Figure 4. Mitochondrial Hsp90 regulation of stress bioenergetics

(a) PC3 cells were transfected with control, non-targeting siRNA (Ctrl) or TRAP-1-directed siRNA and maintained in 1 or 10 mM glucose (Glc) for 3 h before analysis of OCR. Arrows indicate the time of drug addition: O, oligomicyin (1.25 μM); F, FCCP (0.4 μM); A, antimycin (1.8 μM). (b) OCR in a was quantified in siRNA-transfected cells in different glucose (Glc) concentrations. Data for panels (a, b) data are representative of two independent experiments carried out in triplicate, mean±sd. * p<0.05; ** p<0.01 vs control sample at each state (two-sided unpaired t test). (c) Normal NIH3T3 fibroblasts were transfected with control vector or TRAP-1 cDNA and analyzed by Western blotting (left) or ATP production in the presence (+) or absence (−) of glucose (Glc, 25 mM) (right). *, p=0.03 (two-sided unpaired t test). (d) NIH3T3 fibroblasts were transfected as in (c), incubated with the indicated concentrations of glucose (Glc, mM), and analyzed by Western blotting. p, phosphorylated.

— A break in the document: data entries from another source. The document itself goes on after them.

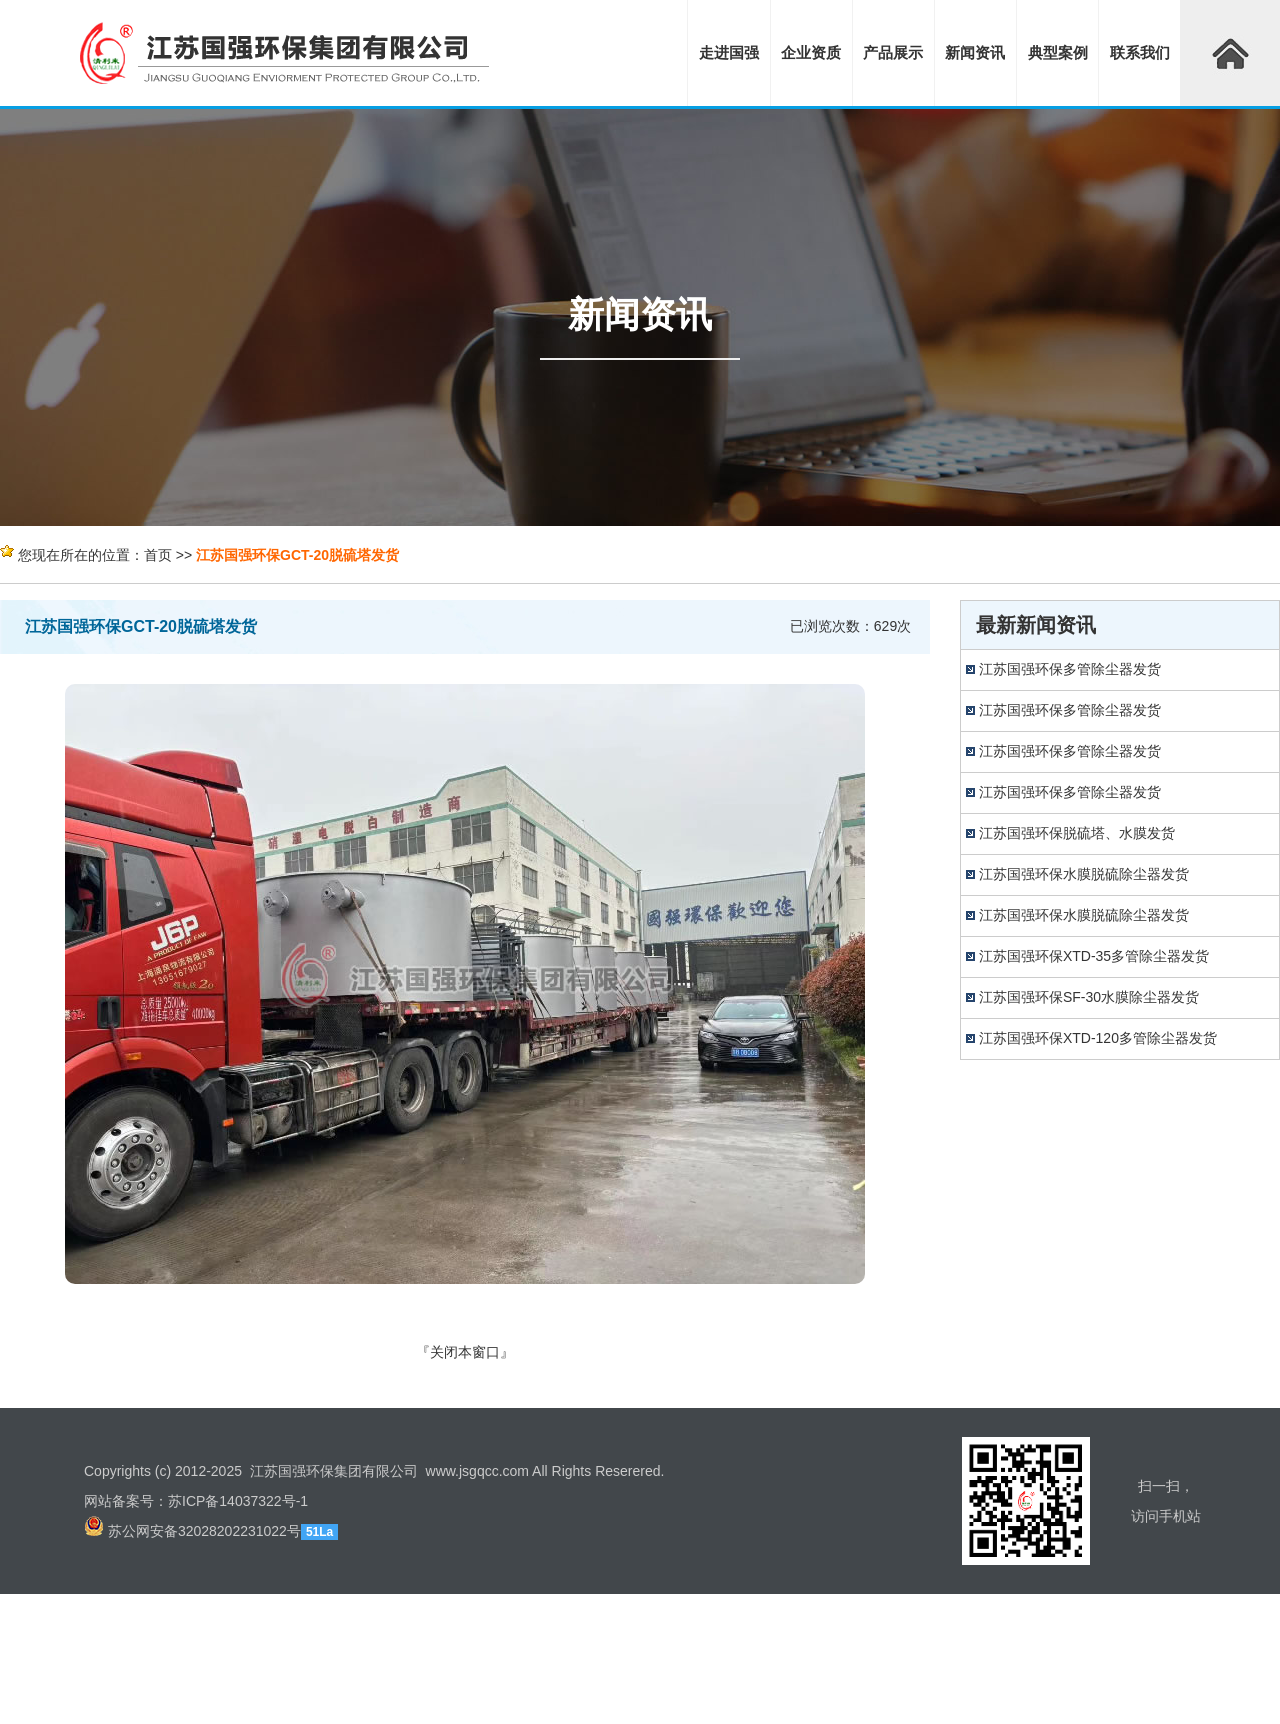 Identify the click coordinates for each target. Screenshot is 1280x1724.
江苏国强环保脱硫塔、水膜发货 (1077, 833)
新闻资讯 (975, 52)
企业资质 (811, 52)
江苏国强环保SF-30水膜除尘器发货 (1089, 997)
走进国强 (729, 52)
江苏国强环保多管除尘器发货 (1070, 669)
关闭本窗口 (465, 1352)
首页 (158, 555)
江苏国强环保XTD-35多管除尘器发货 (1094, 956)
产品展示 (893, 52)
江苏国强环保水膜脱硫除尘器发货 (1084, 874)
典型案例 (1058, 52)
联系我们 (1140, 52)
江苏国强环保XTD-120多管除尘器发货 (1098, 1038) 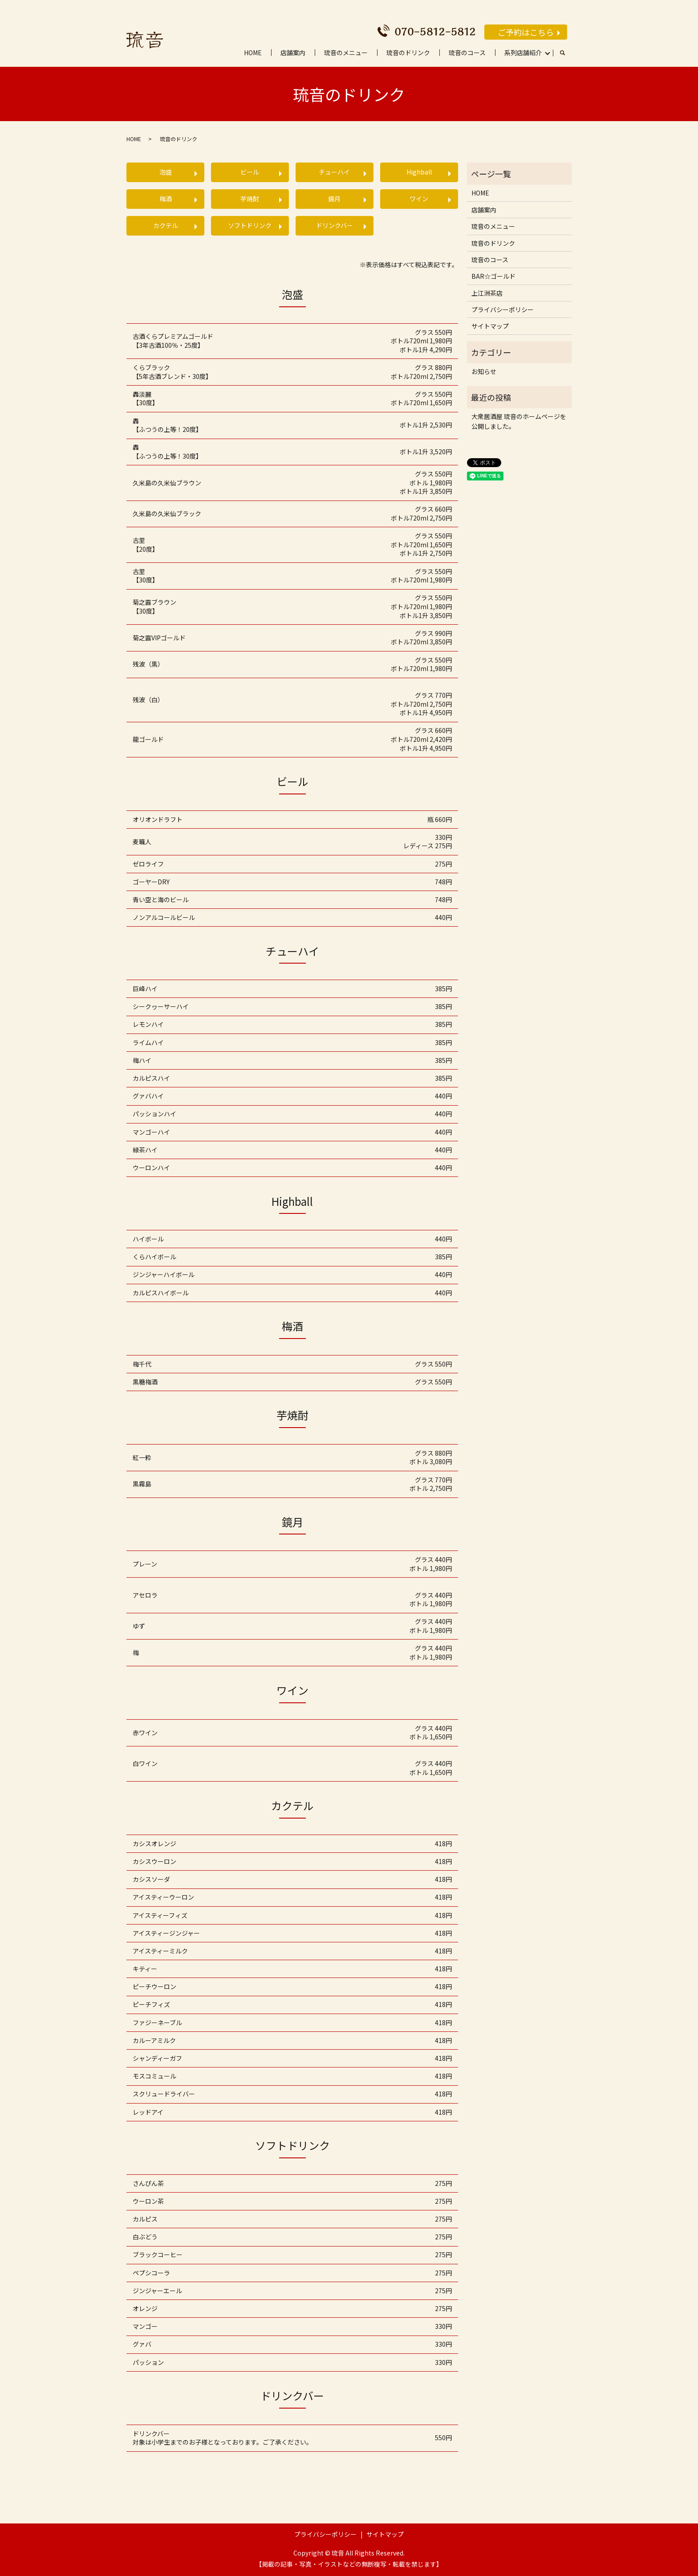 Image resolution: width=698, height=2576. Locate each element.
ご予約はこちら (526, 32)
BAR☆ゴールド (493, 276)
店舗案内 (292, 52)
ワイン (419, 198)
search (567, 53)
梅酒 (165, 198)
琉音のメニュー (346, 52)
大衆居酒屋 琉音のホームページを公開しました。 (518, 421)
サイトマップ (490, 325)
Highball (419, 171)
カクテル (165, 225)
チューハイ (334, 171)
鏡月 (334, 198)
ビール (249, 171)
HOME (253, 52)
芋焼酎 (249, 198)
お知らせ (483, 371)
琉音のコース (467, 52)
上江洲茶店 (487, 293)
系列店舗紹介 (523, 52)
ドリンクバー (334, 225)
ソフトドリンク (250, 225)
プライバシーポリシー (502, 309)
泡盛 (165, 171)
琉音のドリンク (408, 52) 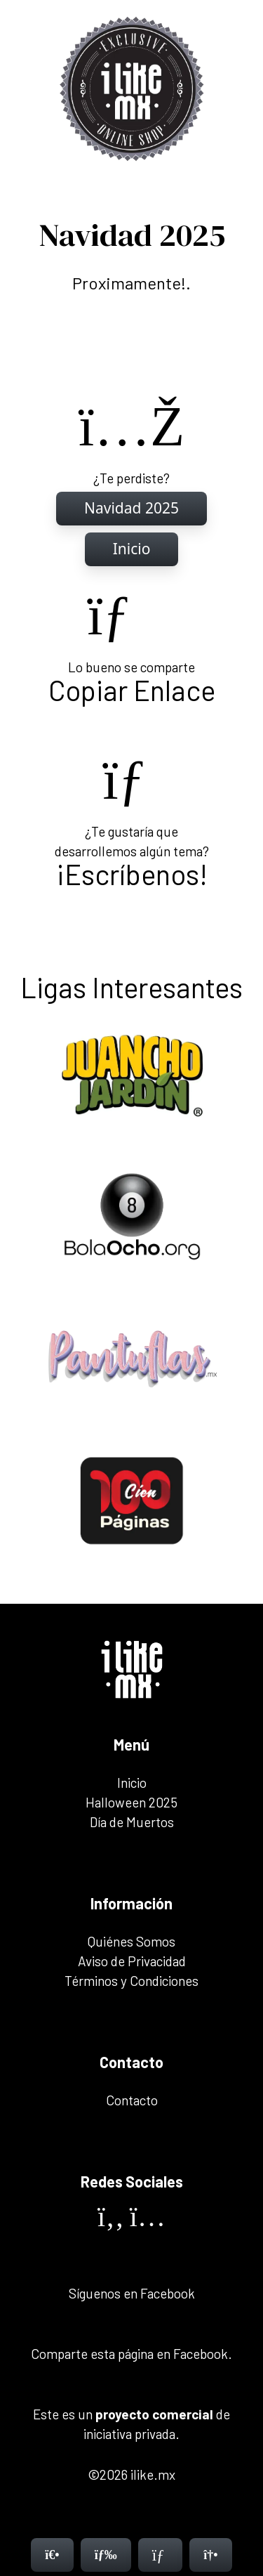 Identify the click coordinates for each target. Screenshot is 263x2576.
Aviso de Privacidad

Figure 5. TRAP-1-SDHB complex regulates HIF-1α-directed tumorigenesis

(a) The indicated tumor cell types (LN229 or PC3 cells) were treated with the various concentrations (mM) of the SDHB inhibitors, TTFA or 3-NPA and analyzed by Western blotting. (b) PC3 cells were treated with increasing concentrations of Gamitrinib (Gam, 0, 2.5, 5 μM) in the absence (−) or presence (+) of TTFA (0.3 mM) and analyzed by Western blotting. (c) LN229 cells were transfected with control siRNA (Ctrl) or TRAP-1-directed siRNA and analyzed by Western blotting in the presence of the indicated increasing concentrations of TTFA. (d, e) PC3 cells were maintained under conditions of hypoxia (H, 0.5% O₂, 5% CO₂, 94% N₂ for 24 h) or normoxia (N), and analyzed by Western blotting in total cell extracts (TCE) (d), or fractionated cytosolic (Cyto) or mitochondrial (Mito) extracts (e). VDAC or β-tubulin was used as a mitochondrial or cytosolic marker, respectively. (f) PC3 cells were transfected with control siRNA (Ctrl) or HIF-1α-directed siRNA, maintained in normoxia (N) or hypoxia (H) conditions, and analyzed by Western blotting. (g) PC3 cells were transfected and treated as in (f), and isolated cytosolic (Cyto) or mitochondrial (Mito) fractions were analyzed by Western blotting. COX-IV was used as a mitochondrial marker. (h) Patient-derived tissue samples of PCC/PGL were analyzed by Western blotting. The mutational status of each tumor is indicated. Ex-Adr, extra-adrenal localization. (i) A tissue sample of extra-adrenal PGL with SDHD mutation, showing a typical nest-like (“Zellballen”) growth pattern was stained with hematoxylin/eosin (H&E, top) or TRAP-1 (bottom), by immunohistochemistry. Scale bar, 50 μm. (j) Quantification of immunohistochemical expression of TRAP-1 in PCC/PGL cases with the indicated mutational status (top). Cells from the various tumor samples were maintained in culture and analyzed for killing by Gamitrinib (10 μM for two weeks) (bottom) measured by counts of tyrosine hydroxylase-positive cells counted in an area defined by a randomly placed 22×22 mm square coverslips in 35 mm round culture dishes. Each point represents a single tumor. Paired samples of the same tumor were available in 12 instances and are indicated by matching numbers. Data are from a representative experiment.